Homeownership rates in the U.S. have been on a slow decline for the last decade, but the issue has become increasingly alarming for those under 35. According to a recent Harvard study, the Millennial generation is made up overwhelmingly of those who do not own the home in which they live, with just above 30% reporting owning their home outright or holding a mortgage.

Historically, the earlier a homeowner gets into their own house, the faster they can start building equity, giving them a significant well of reserves from which to tap into if the need arises. It also helps to cut out the mortgage payment earlier in life, freeing up that money for other investments or paying down other debt.

In the U.S. (and to a similar extent in other countries), the growing number of people who are either renting long-term or are living with their parents/other relatives pose an opportunity for investors and developers, but a serious problem for other sectors of the economy. This group of non-homeowners are spending and saving less outside of rent and are suffering emotionally and socially when living with their parents.
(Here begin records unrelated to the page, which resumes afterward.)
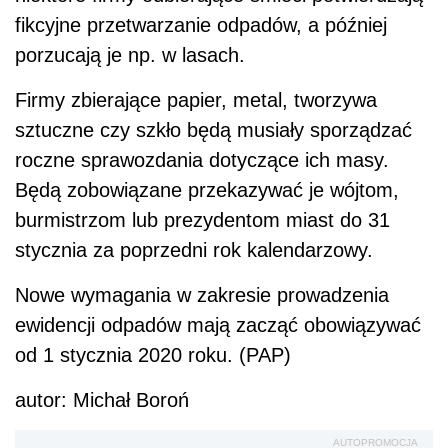
fikcyjne przetwarzanie odpadów, a później
porzucają je np. w lasach.
Firmy zbierające papier, metal, tworzywa
sztuczne czy szkło będą musiały sporządzać
roczne sprawozdania dotyczące ich masy.
Będą zobowiązane przekazywać je wójtom,
burmistrzom lub prezydentom miast do 31
stycznia za poprzedni rok kalendarzowy.
Nowe wymagania w zakresie prowadzenia
ewidencji odpadów mają zacząć obowiązywać
od 1 stycznia 2020 roku. (PAP)
autor: Michał Boroń
AUTOPROMOCJA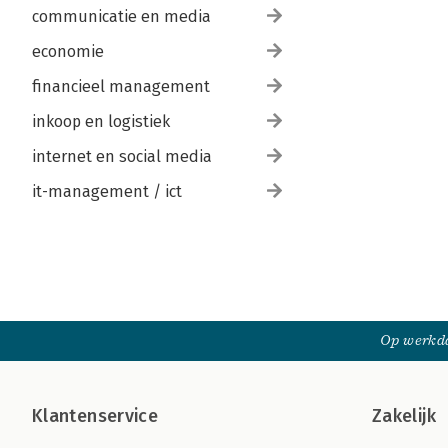
communicatie en media
economie
financieel management
inkoop en logistiek
internet en social media
it-management / ict
Op werkda
Klantenservice
Zakelijk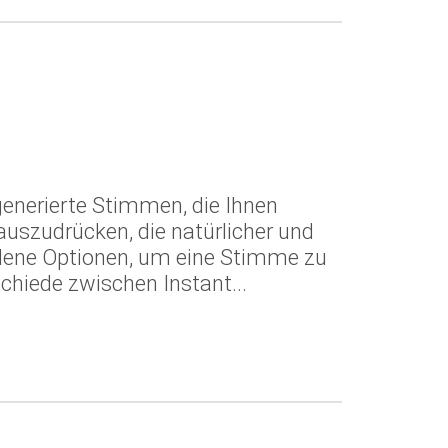
n
generierte Stimmen, die Ihnen
 auszudrücken, die natürlicher und
iedene Optionen, um eine Stimme zu
chiede zwischen Instant...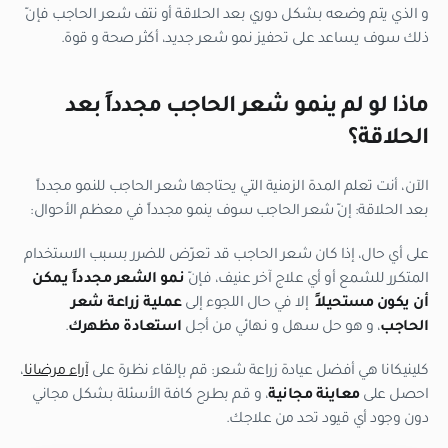
و الذي يتم وضعه بشكل دوري بعد الحلاقة أو نتف شعر الحاجب فإنّ
ذلك سوف يساعد على تحفيز نمو شعر جديد، أكثر صحة و قوة.
ماذا لو لم ينمو شعر الحاجب مجدداً بعد
الحلاقة؟
الآن، أنت تعلم المدة الزمنية التي يحتاجها شعر الحاجب للنمو مجدداً
بعد الحلاقة: إنّ شعر الحاجب سوف ينمو مجدداً في معظم الأحوال:
على أي حال، إذا كان شعر الحاجب قد تعرّض للضرر بسبب الاستخدام
المتكرر للشمع أو أي علاج آخر عنيف، فإنّ
نمو الشعر مجدداً يمكن
أن يكون مستحيلاً
إلا في حال اللجوء إلى
عملية زراعة شعر
الحاجب
، و هو حل سهل و نهائي من أجل
استعادة مظهرك
.
كلينيكانا هي أفضل عيادة زراعة شعر: قم بإلقاء نظرة على
آراء مرضانا
،
احصل على
معاينة مجانية
، و قم بطرح كافة الأسئلة بشكل مجاني
دون وجود أي قيود تحد من علاجك.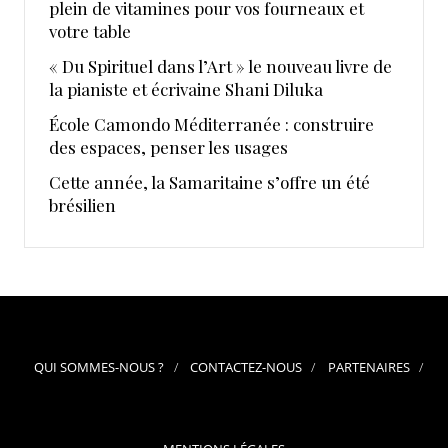
plein de vitamines pour vos fourneaux et
votre table
« Du Spirituel dans l’Art » le nouveau livre de
la pianiste et écrivaine Shani Diluka
École Camondo Méditerranée : construire
des espaces, penser les usages
Cette année, la Samaritaine s’offre un été
brésilien
QUI SOMMES-NOUS ?
CONTACTEZ-NOUS
PARTENAIRES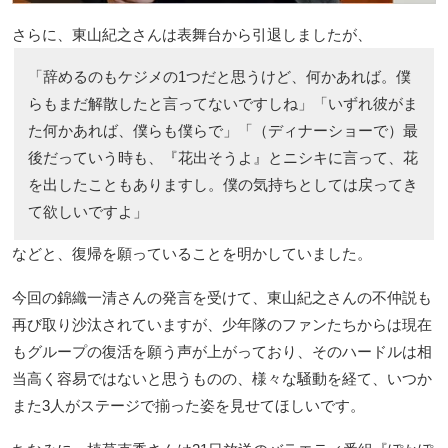
さらに、東山紀之さんは表舞台から引退しましたが、
「辞めるのもケジメの1つだと思うけど、何かあれば。僕
らもまだ解散したと言ってないですしね」「いずれ彼がま
た何かあれば、僕らも僕らで」「（ディナーショーで）最
後だっていう時も、『花出そうよ』とニシキに言って、花
を出したこともありますし。僕の気持ちとしては戻ってき
て欲しいですよ」
などと、復帰を願っていることを明かしていました。
今回の錦織一清さんの発言を受けて、東山紀之さんの不仲説も
再び取り沙汰されていますが、少年隊のファンたちからは現在
もグループの復活を願う声が上がっており、そのハードルは相
当高く容易ではないと思うものの、様々な騒動を経て、いつか
また3人がステージで揃った姿を見せてほしいです。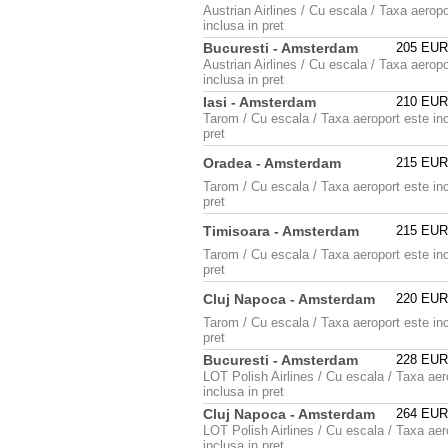
Austrian Airlines / Cu escala / Taxa aeropo
inclusa in pret
Bucuresti - Amsterdam
205 EU
Austrian Airlines / Cu escala / Taxa aeropo
inclusa in pret
Iasi - Amsterdam
210 EU
Tarom / Cu escala / Taxa aeroport este inc
pret
Oradea - Amsterdam
215 EU
Tarom / Cu escala / Taxa aeroport este inc
pret
Timisoara - Amsterdam
215 EU
Tarom / Cu escala / Taxa aeroport este inc
pret
Cluj Napoca - Amsterdam
220 EU
Tarom / Cu escala / Taxa aeroport este inc
pret
Bucuresti - Amsterdam
228 EU
LOT Polish Airlines / Cu escala / Taxa aer
inclusa in pret
Cluj Napoca - Amsterdam
264 EU
LOT Polish Airlines / Cu escala / Taxa aer
inclusa in pret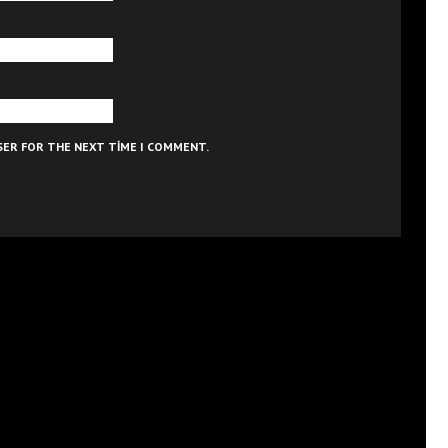
WSER FOR THE NEXT TIME I COMMENT.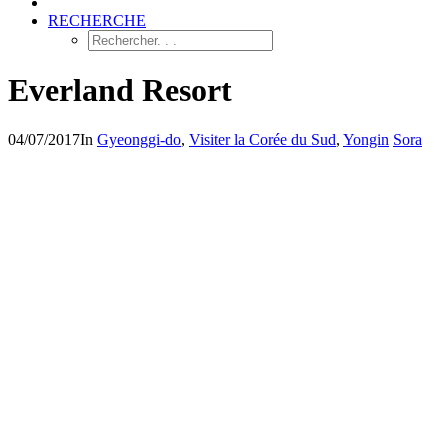
RECHERCHE
Everland Resort
04/07/2017
In
Gyeonggi-do
,
Visiter la Corée du Sud
,
Yongin
Sora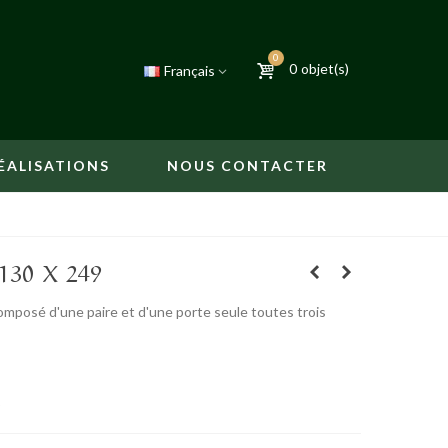
0
0
objet(s)
Français
ÉALISATIONS
NOUS CONTACTER
130 X 249
mposé d'une paire et d'une porte seule toutes trois
9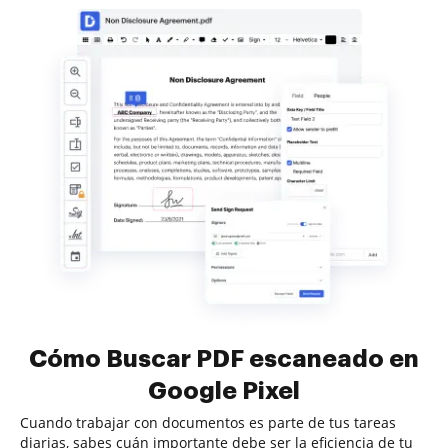
Cómo Buscar PDF escaneado en
Google Pixel
Cuando trabajar con documentos es parte de tus tareas
diarias, sabes cuán importante debe ser la eficiencia de tu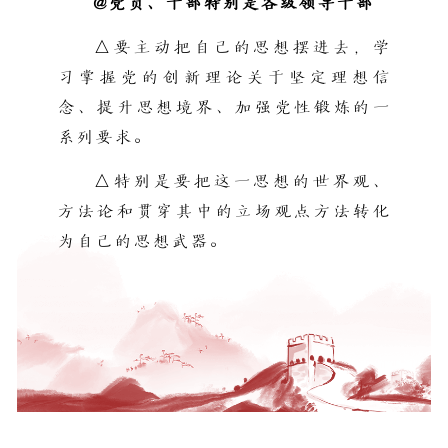
@党员、干部特别是各级领导干部
△要主动把自己的思想摆进去，学
习掌握党的创新理论关于坚定理想信
念、提升思想境界、加强党性锻炼的一
系列要求。
△特别是要把这一思想的世界观、
方法论和贯穿其中的立场观点方法转化
为自己的思想武器。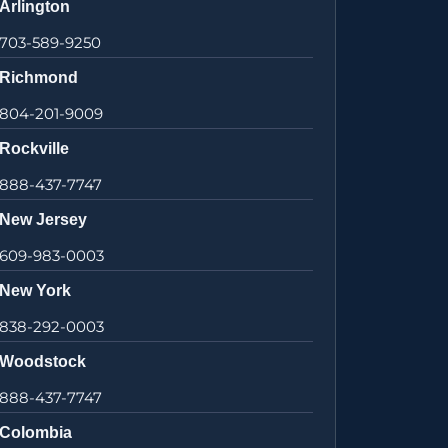
Arlington
703-589-9250
Richmond
804-201-9009
Rockville
888-437-7747
New Jersey
609-983-0003
New York
838-292-0003
Woodstock
888-437-7747
Colombia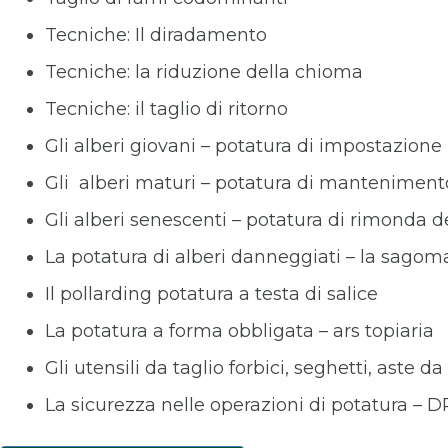
Tecniche: Il diradamento
Tecniche: la riduzione della chioma
Tecniche: il taglio di ritorno
Gli alberi giovani – potatura di impostazione
Gli alberi maturi – potatura di manteniment
Gli alberi senescenti – potatura di rimonda d
La potatura di alberi danneggiati – la sagom
Il pollarding potatura a testa di salice
La potatura a forma obbligata – ars topiaria
Gli utensili da taglio forbici, seghetti, aste
La sicurezza nelle operazioni di potatura – D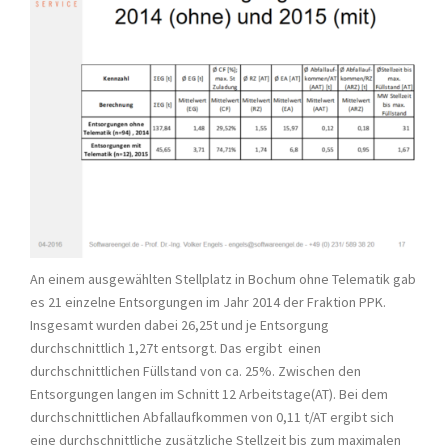
An einem ausgewählten Stellplatz in Bochum ohne Telematik gab
es 21 einzelne Entsorgungen im Jahr 2014 der Fraktion PPK.
Insgesamt wurden dabei 26,25t und je Entsorgung
durchschnittlich 1,27t entsorgt. Das ergibt einen
durchschnittlichen Füllstand von ca. 25%. Zwischen den
Entsorgungen langen im Schnitt 12 Arbeitstage(AT). Bei dem
durchschnittlichen Abfallaufkommen von 0,11 t/AT ergibt sich
eine durchschnittliche zusätzliche Stellzeit bis zum maximalen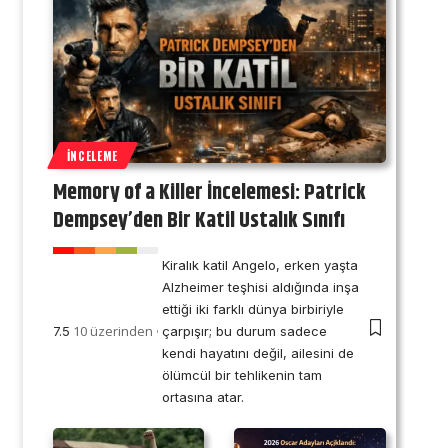
İNCELEME
Memory of a Killer İncelemesi: Patrick
Dempsey’den Bir Katil Ustalık Sınıfı
Kiralık katil Angelo, erken yaşta
Alzheimer teşhisi aldığında inşa
ettiği iki farklı dünya birbiriyle
10 üzerinden
7.5
çarpışır; bu durum sadece
kendi hayatını değil, ailesini de
ölümcül bir tehlikenin tam
ortasına atar.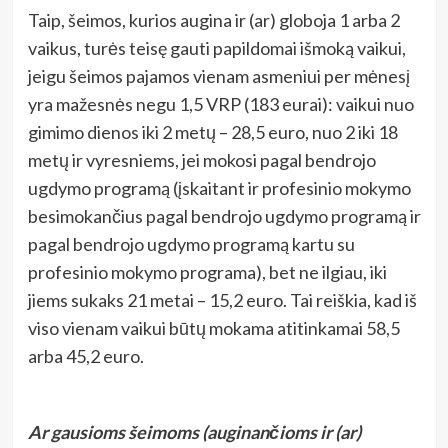
Taip, šeimos, kurios augina ir (ar) globoja 1 arba 2
vaikus, turės teisę gauti papildomai išmoką vaikui,
jeigu šeimos pajamos vienam asmeniui per mėnesį
yra mažesnės negu 1,5 VRP (183 eurai): vaikui nuo
gimimo dienos iki 2 metų – 28,5 euro, nuo 2 iki 18
metų ir vyresniems, jei mokosi pagal bendrojo
ugdymo programą (įskaitant ir profesinio mokymo
besimokančius pagal bendrojo ugdymo programą ir
pagal bendrojo ugdymo programą kartu su
profesinio mokymo programa), bet ne ilgiau, iki
jiems sukaks 21 metai – 15,2 euro. Tai reiškia, kad iš
viso vienam vaikui būtų mokama atitinkamai 58,5
arba 45,2 euro.
Ar gausioms šeimoms (auginančioms ir (ar)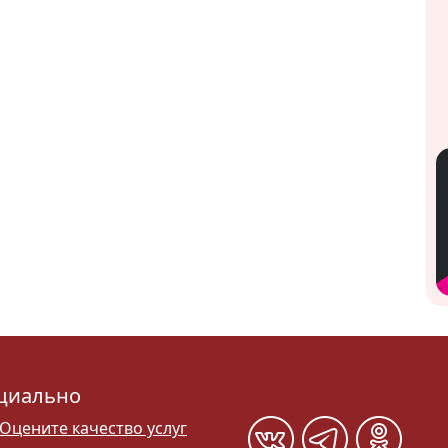
циально
Оцените качество услуг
It’s well-known that the housing market is hot in most areas of the U.S., escalating to the point where many Millennials simply cannot compete with the kind of money that a flipper or someone looking for a rental residence can. Even with relatively low interest rates, the combination of stagnating wages, reduced purchasing power, and a nationwide housing market rising too fast for potential first-time homeowners is preventing the 30% home ownership number from rising significantly.